Q. I’m designing a pump system from a lake and have read and understand your calculation of FT HD needed for pump selection but it seems that the upstream (uphill) pipe diameter would be a factor in the calculation. I was going to use larger pipe to reduce pipe resistance and valve pressure drop but it seems to me the weight of the additional water (back pressure) would be higher for a larger diameter pipe than a smaller one. It must be easier to push water up a 3/4″ column than a 1 1/2 inch column. You mention nothing about this. Excluding pipe resistance, does the pipe diameter play a roll in taxing the FT HD required? Rephrased – Does a larger diameter column of water have any effect on the static pressure or force required to move it?
A. The short answer is that the larger pipe would be better because there would be less pressure loss in the pipe. This is due to less “friction loss” as the water flows through the larger size pipe. The larger amount of water in the bigger pipe has no impact on the water pressure. A smaller pipe may create more friction loss however, so it can be worse than a larger pipe. To find out, you need to calculate the friction loss in the different sizes of outlet pipe based on the flow and pipe size. See the Friction Loss Calculators to calculate the friction loss in pipes.
More detailed answer:
One of the really hard to grasp principles of hydraulics is the relation of volume of flow, pressure, and the weight of water. Odd as it seems a larger pipe will actually be easier for the pump. It’s not the volume of water, but the height it is lifted that matters. In a way this is a variation on the old saying “which weighs more, a pound of feathers, or a pound of lead?” Obviously both weigh a pound!

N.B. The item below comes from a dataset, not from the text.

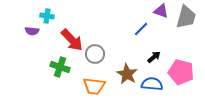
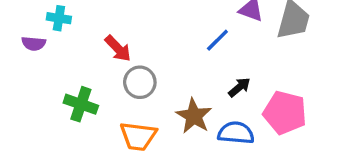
red arrow: (72, 40) -> (118, 49), moved, size x0.7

This version could be phrased “which is easier for the pump, 5 GPM in a 1/2″ pipe or 5 GPM in a 2” pipe? Neither because 5 GPM is still 5 GPM regardless of the pipe size! Yes, you would need more power if you were actually lifting more water, also we would need more power to lift the water higher, but neither is not what is happening. The amount of water nor the height we are lifting hasn’t changed.

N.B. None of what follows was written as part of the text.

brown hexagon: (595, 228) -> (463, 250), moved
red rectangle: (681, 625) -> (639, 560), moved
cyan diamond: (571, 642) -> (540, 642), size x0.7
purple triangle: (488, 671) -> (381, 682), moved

The other issue here is flow through a pipe. This is the issue that actually makes the smaller pipe potentially worse than the larger. Because the smaller pipe is smaller it is harder to force the water through it. The resistance of the walls of the smaller pipe causes pressure loss as water flows through. this is commonly called “friction loss”. How much friction loss occurs depends on the flow rate and pipe size. Both higher flows and smaller pipes sizes result in greater friction loss. This is the only reason a smaller pipe would be worse than the bigger pipe. How much worse is dependent upon the actual flow rate and pipe size.

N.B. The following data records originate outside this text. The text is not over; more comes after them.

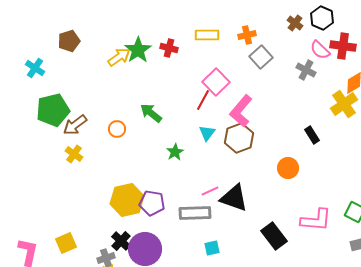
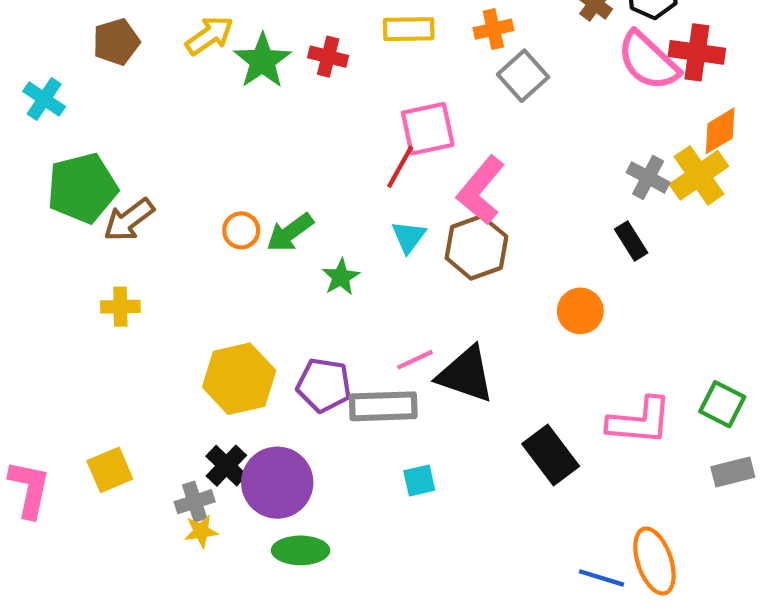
pink semicircle: (320, 50) -> (648, 61), size x1.5
yellow arrow: (119, 57) -> (209, 35), moved
gray cross: (306, 70) -> (648, 177), moved
pink square: (216, 82) -> (428, 129), turned 32
green arrow: (151, 113) -> (290, 233), moved, turned -75
orange circle: (117, 129) -> (241, 230), moved
yellow cross: (74, 154) -> (120, 307), moved, turned -36
purple pentagon: (152, 203) -> (324, 385), moved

As a general rule (ie: not always true, but is most of the time) the pipe size of the pump outlet is almost always smaller than the size of pipe that will provide optimal flow from the pump. In other words, if a pump has a 1″ threaded outlet, it is very likely that a 1 1/2″ pipe would be attached to the 1″ outlet for use as the outlet pipe. Pump manufacturer’s tend to use smaller size inlets and outlets to save money.
More technical answer:
Think about feet of head. As discussed in the Pump Tutorial, the number of feet of water depth determines the water pressure. So 80 feet of water depth equals a pressure of 80 ft. hd. This pressure will be the same regardless of the pipe size. The water pressure at the bottom of an 80′ high 1/2″ pipe is exactly the same as the water pressure at the bottom of an 80′ high 6″ pipe, even though the 6″ pipe holds a lot more water. A pump actually works by creating water pressure. So for the pump there is no difference between pumping into either size pipe, the water pressure required to move the water into the bottom of both pipes is the same. Now the pressure lost as water moves through the two pipes will be different. Assuming a high rate of flow, a lot more pressure will be lost due to friction in the smaller pipe. So for that reason using a larger pipe will be better. Depending on the flow, however, it may be only very marginally better. To find out you need to calculate the friction loss in the outlet pipe based on the flow and pipe size. See the Friction Loss Calculators to calculate the friction loss in pipes or tubes of various types.